Wednesday, October 14, 2009

To live with dignity and suffer with grace

It's been a while since I was homeless and after having a pace-maker implanted on July 2 along with the mirad of other medical issues (over $300,000 in med bills since 6/08) well, here I am again but this time going through a battle to get my Social Security Disability benefits.
You see, according to the Social Security Administration, over 722,000 individuals are in the appeal process after having been denied during the application process. The application process takes upwards to 6 months and than the appeal process again according to the Social Security Administration takes an average of 491 days thereafter. In otherwords, individuals who are unfortunate to suffer a disability have a 85% chance of being denied the first time around and after hiring a lawyer for the appeal process must wait a total of 22 months to receive benefits.

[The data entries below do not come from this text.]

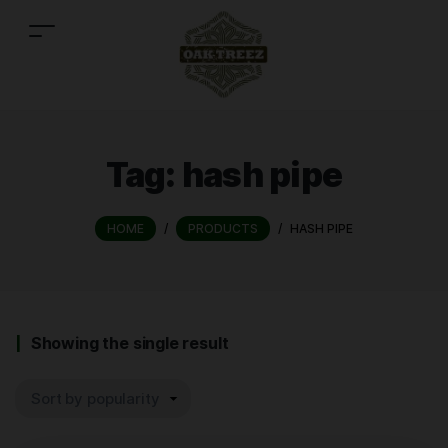
Tag:
hash pipe
HOME
/
PRODUCTS
/
HASH PIPE
Showing the single result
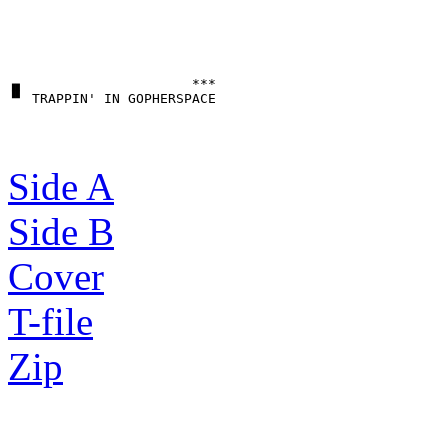
▗▖                     ***

Side A
Side B
Cover
T-file
Zip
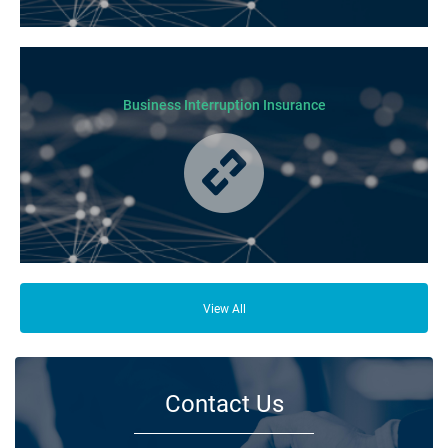
Business Insurance is used by many businesses, but it’s best suited to
SME-type operators.
Business Interruption Insurance
From your family and employees to customers and suppliers, there are a
lot of people who depend on your business opening its doors each day.
View All
Contact Us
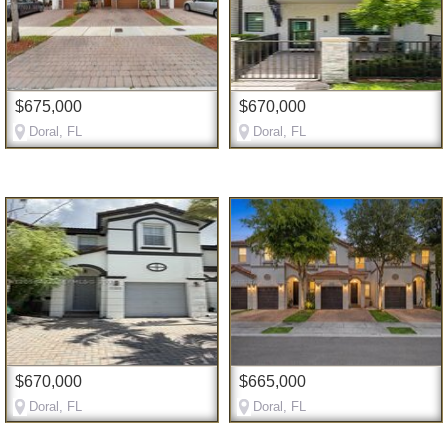
$675,000
$670,000
Doral, FL
Doral, FL
$670,000
$665,000
Doral, FL
Doral, FL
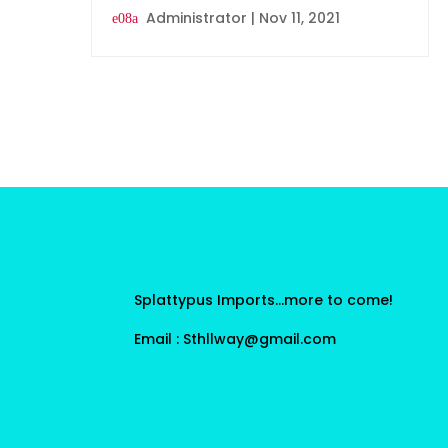
Administrator
|
Nov 11, 2021
Splattypus Imports…more to come!
Email : Sthllway@gmail.com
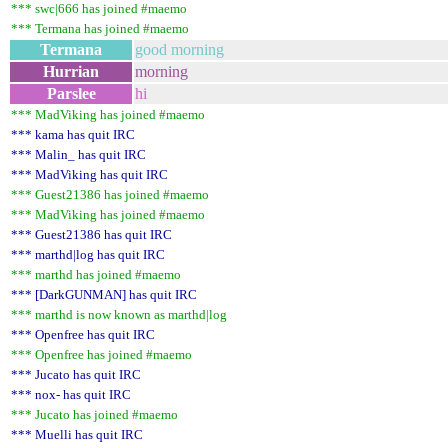
*** swc|666 has joined #maemo
*** Termana has joined #maemo
Termana
good morning
Hurrian
morning
Parslee
hi
*** MadViking has joined #maemo
*** kama has quit IRC
*** Malin_ has quit IRC
*** MadViking has quit IRC
*** Guest21386 has joined #maemo
*** MadViking has joined #maemo
*** Guest21386 has quit IRC
*** marthd|log has quit IRC
*** marthd has joined #maemo
*** [DarkGUNMAN] has quit IRC
*** marthd is now known as marthd|log
*** Openfree has quit IRC
*** Openfree has joined #maemo
*** Jucato has quit IRC
*** nox- has quit IRC
*** Jucato has joined #maemo
*** Muelli has quit IRC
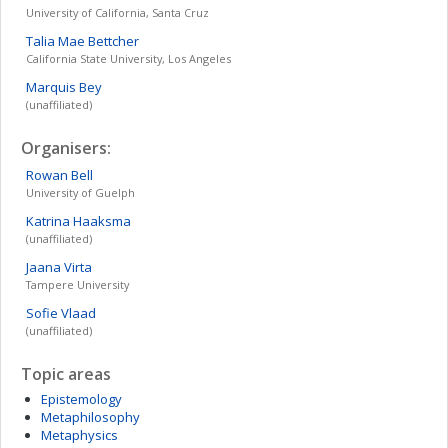
University of California, Santa Cruz
Talia Mae
Bettcher
California State University, Los Angeles
Marquis
Bey
(unaffiliated)
Organisers:
Rowan
Bell
University of Guelph
Katrina
Haaksma
(unaffiliated)
Jaana
Virta
Tampere University
Sofie
Vlaad
(unaffiliated)
Topic areas
Epistemology
Metaphilosophy
Metaphysics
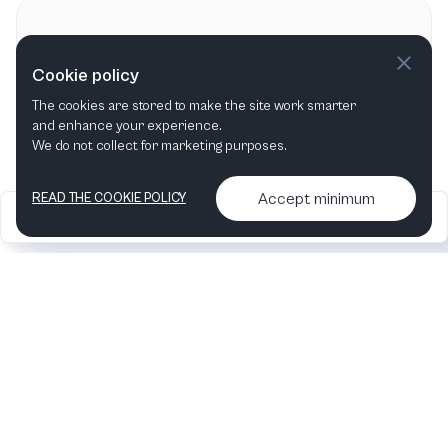
Contact information
Cookie policy
Heartbeat Opera
The cookies are stored to make the site work smarter
New York City, NY
,
United States
and enhance your experience.
We do not collect for marketing purposes.
Accept minimum
READ THE COOKIE POLICY
2026
Articles &
Contact us & More
•
•
podcasts
info
Artelize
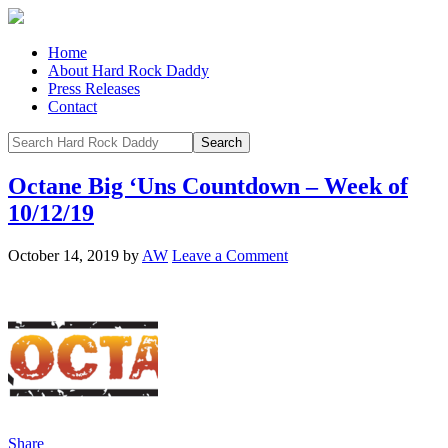
Home
About Hard Rock Daddy
Press Releases
Contact
Octane Big ‘Uns Countdown – Week of
10/12/19
October 14, 2019
by
AW
Leave a Comment
Share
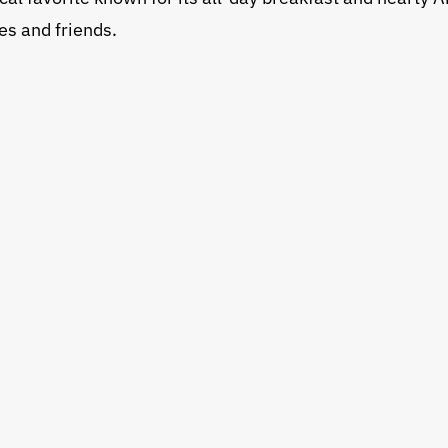
es and friends.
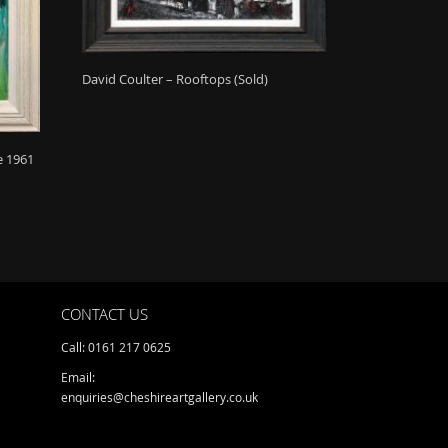
David Coulter – Rooftops (Sold)
e 1961
CONTACT US
Call: 0161 217 0625
Email:
enquiries@cheshireartgallery.co.uk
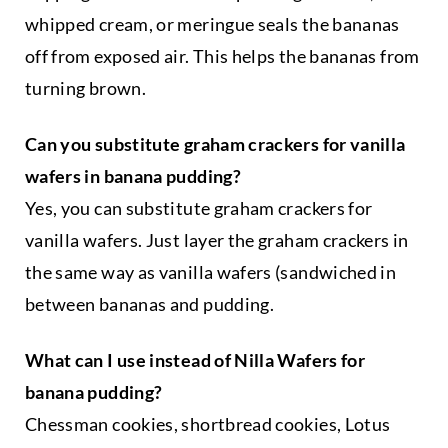
t
whipped cream, or meringue seals the bananas
e
g
off from exposed air. This helps the bananas from
o
turning brown.
r
y
Can you substitute graham crackers for vanilla
wafers in banana pudding?
Yes, you can substitute graham crackers for
vanilla wafers. Just layer the graham crackers in
the same way as vanilla wafers (sandwiched in
between bananas and pudding.
What can I use instead of Nilla Wafers for
banana pudding?
Chessman cookies, shortbread cookies, Lotus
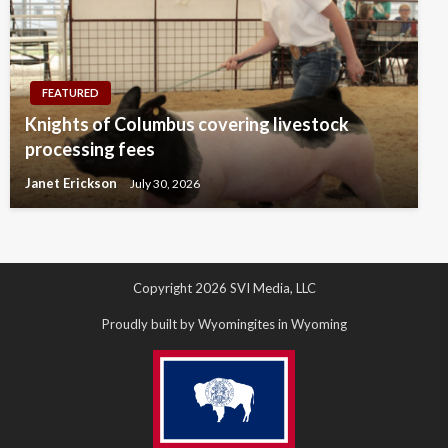
FEATURED
Knights of Columbus covering livestock
processing fees
Janet Erickson
July 30, 2026
Copyright 2026 SVI Media, LLC
Proudly built by Wyomingites in Wyoming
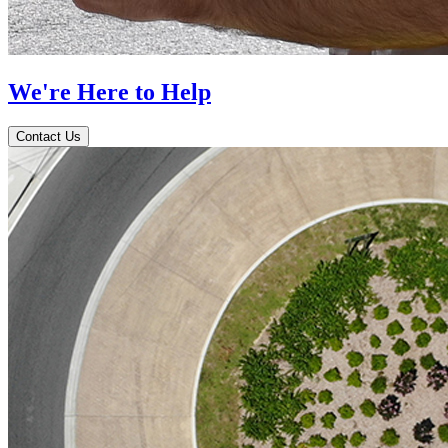
We're Here to Help
Contact Us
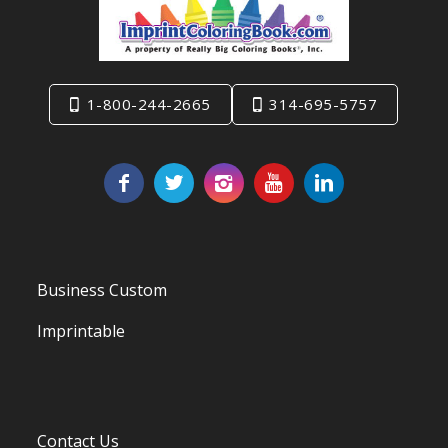
1-800-244-2665
314-695-5757
Business Custom
Imprintable
Contact Us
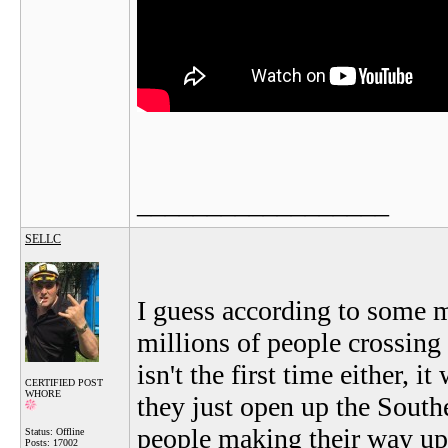
__________________
SELLC
I guess according to some 
millions of people crossing 
isn't the first time either,
CERTIFIED POST
WHORE
they just open up the South
people making their way up
Status: Offline
Posts: 17002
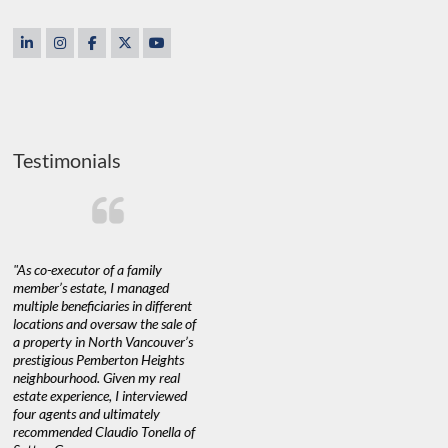
Testimonials
"As co-executor of a family
"Claudio was fantastic to deal
"We used 
member’s estate, I managed
with while selling our home and
a propert
multiple beneficiaries in different
helping us find our new home. He
happy with
locations and oversaw the sale of
was very responsive and provided
Marketing
a property in North Vancouver’s
us with all the information we
with littl
nd
prestigious Pemberton Heights
needed to make informed
a down ma
neighbourhood. Given my real
decisions. I would recommend his
interest ra
estate experience, I interviewed
services to anyone buying or
through C
n’t
four agents and ultimately
selling."
guidance 
recommended Claudio Tonella of
professio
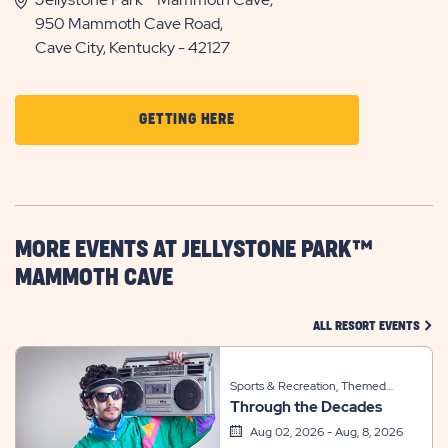
950 Mammoth Cave Road,
Cave City, Kentucky - 42127
CLICK
GETTING HERE
ON
GETTING
HERE
BUTTON
MORE EVENTS AT JELLYSTONE PARK™
MAMMOTH CAVE
CLIC
ALL RESORT EVENTS
Sports & Recreation, Themed
Through the Decades
Events
Aug 02, 2026 - Aug, 8, 2026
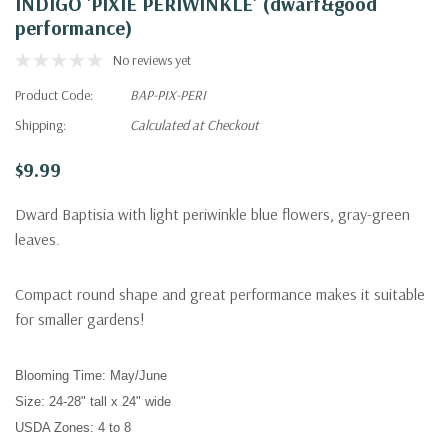
INDIGO 'PIXIE PERIWINKLE' (dwarf&good
performance)
No reviews yet
Product Code:
BAP-PIX-PERI
Shipping:
Calculated at Checkout
$9.99
Dward Baptisia with light periwinkle blue flowers, gray-green
leaves.
Compact round shape and great performance makes it suitable
for smaller gardens!
Blooming Time:
May
/June
Size:
24-28" tall x 24" wide
USDA Zones:
4 to 8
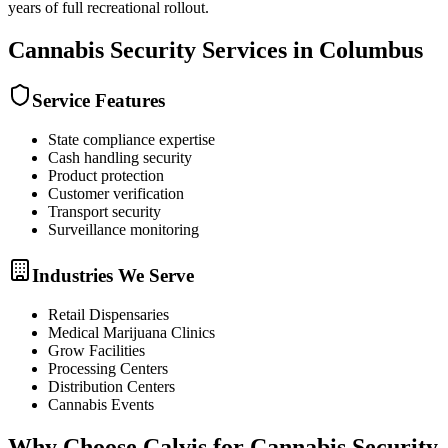
years of full recreational rollout.
Cannabis Security
Services in
Columbus
Service Features
State compliance expertise
Cash handling security
Product protection
Customer verification
Transport security
Surveillance monitoring
Industries We Serve
Retail Dispensaries
Medical Marijuana Clinics
Grow Facilities
Processing Centers
Distribution Centers
Cannabis Events
Why Choose Calvis for
Cannabis Security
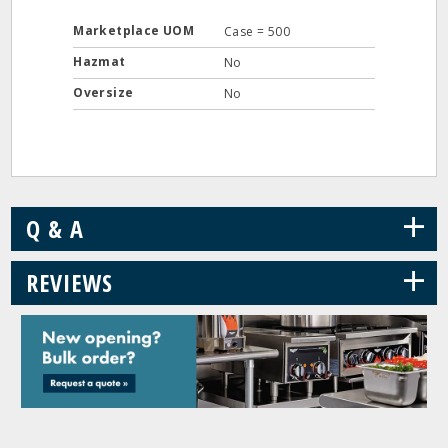
Marketplace UOM
Case = 500
Hazmat
No
Oversize
No
+
Q & A
+
REVIEWS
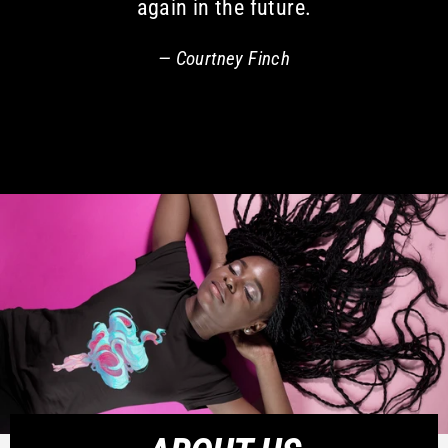
again in the future.
Courtney Finch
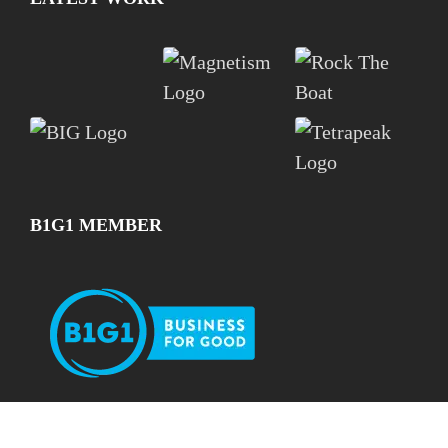
B1G1 MEMBER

I don't know of many people with 22 months of savings to keep their housing and since the S.S.A. warns you not to work during the process, I now understand why there are over 300,000 disabled (chronic homeless) Americans without homes and are inhumanely degraded down to live on the streets of America.
After years of research and advocating, it never dawned on me that the root cause of "chronic homelessness" can be directly tied to the greatest socialistic program in our nation. A program designed to help both retirees and the least fortunate among us.
I am blessed this time around as I have a vehicle to live in. I am also able to get food and have not used any of my fellow Americans tax-dollars getting services while I wait. I am certain as my health continues to decline that the latter will change. I haven't completely lost my sense of security as I did the first time but a profound lost stirs everyday in my spirit. That is the opportunity to live with dignity and to suffer with grace. Homelessness does not afford either.